Print version ISSN 0101-2800

J. Bras. Nefrol. vol.37 no.1 São Paulo Jan./Mar. 2015 

Original Articles

Contrast-induced nephropathy after computed tomography

Nefropatia induzida por contraste após tomografia computadorizada

Luciano da Silva Selistre1  2 

Vandréa Carla de Souza1  3 

Laurence Dubourg4 

Mário Bernardes Wagner2  3 

João Rubião Hoefel Filho2 

David Saitovitch2 

1University of Caxias do Sul

2Pontifical Catholic University of Rio Grande do Sul

3Federal University of Rio Grande do Sul

4Civilian Hospital of Lyon



Contrast induced nephropathy is the third most prevalent preventable cause of acute kidney injury in hospitalized patients. It defined as an absolute increase in serum creatinine ≥ 0.5 mg/dL and relative ≥ 25% increase.

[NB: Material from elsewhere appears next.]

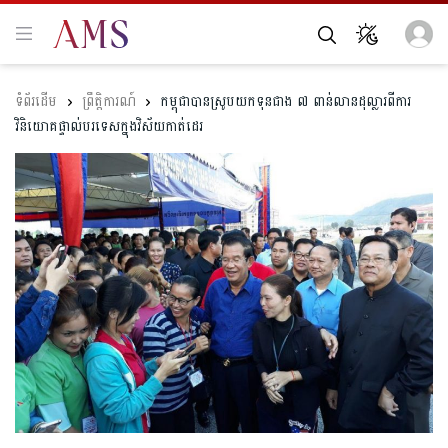
ព្រឹត្តិការណ៍
កម្ពុជាបានស្រូបយកទុនជាង ៧ ពាន់លានដុល្លារពីការ
វិនិយោគផ្ទាល់បរទេសក្នុងវិស័យកាត់ដេរ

We studied the risk factors to intravenous injection contrast nephropathy after computed tomography.


We studied 400 patients prospectively.


The incidence of contrast induced nephropathy, with an absolute or a relative increase were 4.0% and 13.9%, respectively. Diabetes and cardiac failure were independent risk factors for CIN a relative increase de serum creatinine (O.R.: 3.5 [95% CI: 1.92-6.36], p < 0.01, 2.61 [95% CI: 1.14-6.03%], p < 0.05, respectively).


We showed association between uses of intravenous injection contrast after computed tomography with acute injury renal, notably with diabetes and heart failure.

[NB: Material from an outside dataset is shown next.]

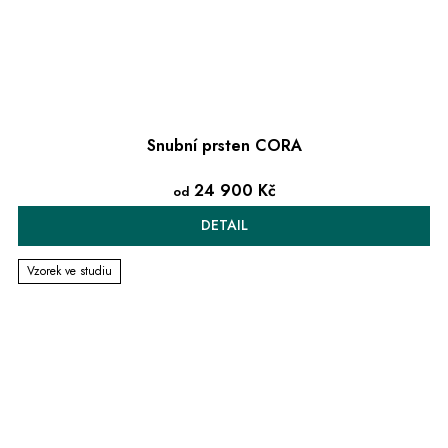
Snubní prsten CORA
24 900 Kč
od
DETAIL
Vzorek ve studiu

Key words: contrast media; risk factors; tomography



Nefropatia induzida por contraste é a terceira causa de lesão renal aguda em pacientes hospitalizados. Ela é definida como: um aumento absoluto da creatinina sérica ≥ 0,5 mg/dL e relativo em ≥ 25%.

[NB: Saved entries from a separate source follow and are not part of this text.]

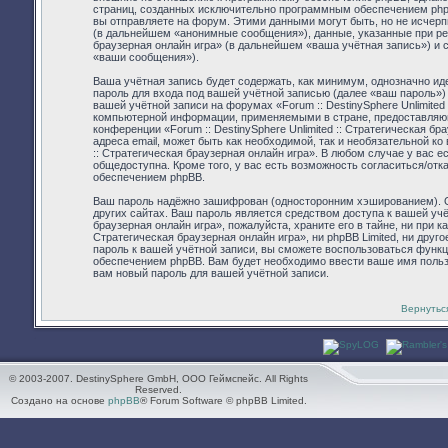
страниц, созданных исключительно программным обеспечением ph
вы отправляете на форум. Этими данными могут быть, но не исчер
(в дальнейшем «анонимные сообщения»), данные, указанные при реги
браузерная онлайн игра» (в дальнейшем «ваша учётная запись») и 
«ваши сообщения»).
Ваша учётная запись будет содержать, как минимум, однозначно и
пароль для входа под вашей учётной записью (далее «ваш пароль»)
вашей учётной записи на форумах «Forum :: DestinySphere Unlimited
компьютерной информации, применяемыми в стране, предоставляющ
конференции «Forum :: DestinySphere Unlimited :: Стратегическая б
адреса email, может быть как необходимой, так и необязательной ко
:: Стратегическая браузерная онлайн игра». В любом случае у вас 
общедоступна. Кроме того, у вас есть возможность согласиться/от
обеспечением phpBB.
Ваш пароль надёжно зашифрован (односторонним хэшированием). Од
других сайтах. Ваш пароль является средством доступа к вашей учёт
браузерная онлайн игра», пожалуйста, храните его в тайне, ни при ка
Стратегическая браузерная онлайн игра», ни phpBB Limited, ни друг
пароль к вашей учётной записи, вы сможете воспользоваться фун
обеспечением phpBB. Вам будет необходимо ввести ваше имя пользо
вам новый пароль для вашей учётной записи.
Вернутьс
© 2003-2007. DestinySphere GmbH, ООО Геймспейс. All Rights
Reserved.
Создано на основе
phpBB
® Forum Software © phpBB Limited.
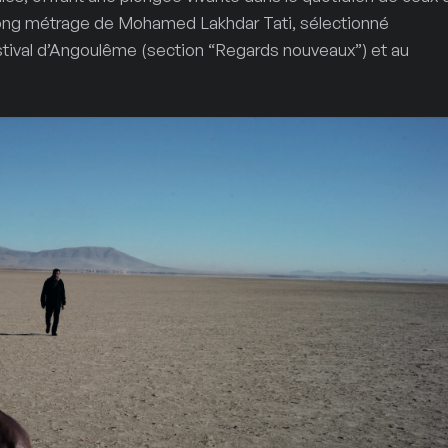
r long métrage de Mohamed Lakhdar Tati, sélectionné
tival d’Angoulême (section “Regards nouveaux”) et au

Nós estudamos os fatores de risco associados à nefropatia do contraste após tomografia computadorizada.


Analisamos prospectivamente 400 pacientes submetidos ao contraste endovenoso na tomografia computadorizada.


A incidência de nefropatia por contraste variou de 4 a 13,9%, conforme o critério de aumento da creatinina sérica. Diabetes e insuficiência cardíaca foram associados significativamente no aumento absoluto da creatinina sérica (O.R.: 3,5 [95% CI: 1,92-6,36], p < 0,01, 2,61 [95% CI: 1,14-6,03%], p < 0,05, respectivamente).


Encontramos uma relação direta da infusão de contraste endovenoso na tomografia computadorizada e injúria renal, notadamente com diabetes e insuficiência cardíaca.

Palavras-Chave: fatores de risco; nefropatia induzida por contraste; tomografia


Contrast-induced nephropathy (CIN) is an important cause of acute kidney injury (AKI) in hospitalized patients. There are several risk factors associated with CIN after arterial infusion: high doses of iodine; diabetes mellitus (DM); old-age, chronic renal failure (CKD); female gender, heart failure (HF), association with nephrotoxic drugs, etc.1-6

CIN pathogenesis is related to direct toxic effect of contrast medium on the tubular epithelial cells and results from direct hemodynamic disturbances in renal blood flow. Renal tubules are less prone to injury when isosmotic contrast medium is used as compared to low-osmolality contrast media. Intravascular contrast administration effects on renal blood flow were biphasic. The initial vasodilatation turns into the longest lasting phase of reduced renal blood flow, consequent to vasoconstriction and hypoxia. Moreover, there is a release of endogenous factors such as endothelin, adenosine, free radicals, Ca2+ ions, and the glomerular filtration rate issue.6,7

However, the CIN incidence in computed tomography (CT) is quite complex. The use of intravenous contrast to enhance imaging has increased substantially in recent years. Studies have described a CIN incidence between 5 and 13% in outpatients after venous contrast injection to enhance CT scan images. These studies are limited by their retrospective design and patient selection bias.3,5,8,9

This study evaluated CIN incidence in hospitalized patients after CT scan with intravenous contrast injection, its relation with classic risk factors (DM, HF, old age, etc.) and contrast volume with variations in serum creatinine (SCr) levels.


Study population

Our cohort study allocated 400 hospitalized patients from a single center (Hospital São Lucas PUCRS) between January 01, 2007 and March 31, 2008. All patients underwent CT scan with hyperosmolar intravenous contrast (59.285 g, meglumine 15.1 g/100 mL, iodine content of 300 mg/mL, osmolality of 1650 mOsm/kg H2O, Telebrix 30 Laboratory Guebert).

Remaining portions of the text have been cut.